Les jeunes de toute l’Europe veulent rester à la montagne : entre besoins et opportunités
Carla Lostrangio, Blandine Camus
Au début de l’année 2022, Euromontana a publié son enquête « Être jeune en montagne » qui offre un aperçu des besoins et des aspirations des jeunes qui vivent ou vivent souvent en montagne. Cet article présente les résultats de l’étude et répond à la question de savoir comment les politiques européennes, telles que la politique de cohésion et Next Generation EU, peuvent répondre aux besoins émergeant de cette nouvelle génération de jeunes en montagne.
Une enquête européenne
En 2022, Euromontana – l’association européenne des zones de montagne a eu 25 ans. Toutes les personnes qui ont passé le cap des 25 ans savent que c’est un âge important pour réfléchir non seulement à ses réussites, mais aussi à son avenir. Cela a donné lieu à la réflexion de demander comment les jeunes vivant en montagne perçoivent leur territoire, les opportunités, les difficultés, et surtout, quel type de montagne ils aimeraient voir se réaliser dans leur futur. Cette réflexion est devenue le fusible de l’enquête qu’Euromontana a menée, avec la collaboration d’Educ’Alpes et d’UNITA, dans 18 pays de l’UE et hors de l’UE. Au total, 1134 jeunes de 18 pays européens et âgés de 18 à 29 ans ont envoyé leurs contributions.
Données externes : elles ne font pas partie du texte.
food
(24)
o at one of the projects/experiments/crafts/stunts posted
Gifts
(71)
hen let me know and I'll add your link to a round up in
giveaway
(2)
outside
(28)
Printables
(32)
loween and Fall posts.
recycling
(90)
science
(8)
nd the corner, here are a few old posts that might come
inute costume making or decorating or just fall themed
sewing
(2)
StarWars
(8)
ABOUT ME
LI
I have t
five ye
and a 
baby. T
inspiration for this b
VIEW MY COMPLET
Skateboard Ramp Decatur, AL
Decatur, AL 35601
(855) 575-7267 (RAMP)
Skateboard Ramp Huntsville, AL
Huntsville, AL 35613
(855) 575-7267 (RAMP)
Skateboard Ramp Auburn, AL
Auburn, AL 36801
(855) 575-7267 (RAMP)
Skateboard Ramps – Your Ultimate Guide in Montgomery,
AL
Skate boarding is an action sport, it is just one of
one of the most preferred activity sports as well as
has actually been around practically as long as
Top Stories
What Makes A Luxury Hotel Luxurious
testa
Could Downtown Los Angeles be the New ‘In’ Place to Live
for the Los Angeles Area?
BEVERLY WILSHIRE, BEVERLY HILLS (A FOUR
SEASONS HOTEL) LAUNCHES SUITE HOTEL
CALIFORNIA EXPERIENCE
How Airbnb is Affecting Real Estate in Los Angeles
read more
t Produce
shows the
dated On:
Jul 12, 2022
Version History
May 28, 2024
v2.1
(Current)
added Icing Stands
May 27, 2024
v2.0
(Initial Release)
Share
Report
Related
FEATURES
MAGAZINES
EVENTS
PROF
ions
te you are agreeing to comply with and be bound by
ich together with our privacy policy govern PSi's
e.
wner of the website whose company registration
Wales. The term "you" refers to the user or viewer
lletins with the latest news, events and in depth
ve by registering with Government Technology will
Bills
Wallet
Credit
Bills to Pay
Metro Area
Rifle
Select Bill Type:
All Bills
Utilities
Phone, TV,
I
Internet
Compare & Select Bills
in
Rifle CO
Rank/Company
L’enquête a montré que la majorité des jeunes vivant à la montagne souhaitent continuer à y vivre (66%). Bien qu’il y ait eu des différences dans les réponses des différents pays qui ont participé, il n’est ressorti d’aucun pays que les jeunes sont prêts à partir. Il en ressort qu’un jeune sur trois souhaiterait partir pour une période, par exemple pour étudier ou voyager, et revenir ensuite dans les montagnes, et que seuls 5% ont répondu catégoriquement qu’ils souhaitaient partir. Mais quelles sont les principales raisons qui poussent les jeunes à vouloir quitter la montagne ? La rareté des possibilités de formation et d’emploi, le manque de dynamisme des zones de montagne, ainsi que l’attrait des zones urbaines sont les principales raisons de quitter la montagne. Ce dernier point met en évidence deux aspects cruciaux. D’une part, la nécessité de créer de nouvelles possibilités de formation et d’emplois diversifiés dans les zones de montagne pour attirer ces jeunes qui, sinon, seraient contraints de quitter la région. D’autre part, la nécessité de développer des stratégies et des politiques pour encourager le retour des jeunes travailleurs.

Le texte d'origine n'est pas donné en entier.